Although this data set from 25 patients allows an initial assessment and comparison, we also have to acknowledge some limitations of the study: due to the retrospective nature of the study, not all data sets were complete. In addition, word recognition tests were done in different languages. Due to the differences in steepness of the discrimination curves and test–retest variability a direct comparison of the scores of different languages is not ideal. Based on these limiting factors, this study should be viewed as initial assessment.

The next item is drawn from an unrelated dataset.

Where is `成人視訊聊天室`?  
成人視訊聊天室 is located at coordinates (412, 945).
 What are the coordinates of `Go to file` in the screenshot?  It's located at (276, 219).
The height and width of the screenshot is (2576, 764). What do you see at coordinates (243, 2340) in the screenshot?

In conclusion, the third generation LP and SP couplers provide a safe and efficient option for coupling the FMT of the AMEI to a vibratory structure of the middle ear. Whereas more experienced surgeons may prefer coupling to the long process of the incus, others may choose the SP-coupler combined with the benefit of a faster and easier surgery. Coupling to the RW may be necessary in challenging anatomical situations associated with malformations and disruptions of the ossicular chain and goes along with the risk for less effective coupling which reduces the audiological indication range. There was no significant difference in the mean audiological performance of the LP-coupler, SP-coupler or RWS-coupler in the groups of this initial study, suggesting that the surgeon may choose the most suitable coupler based on the specific medical and surgical condition of the patient’s ear.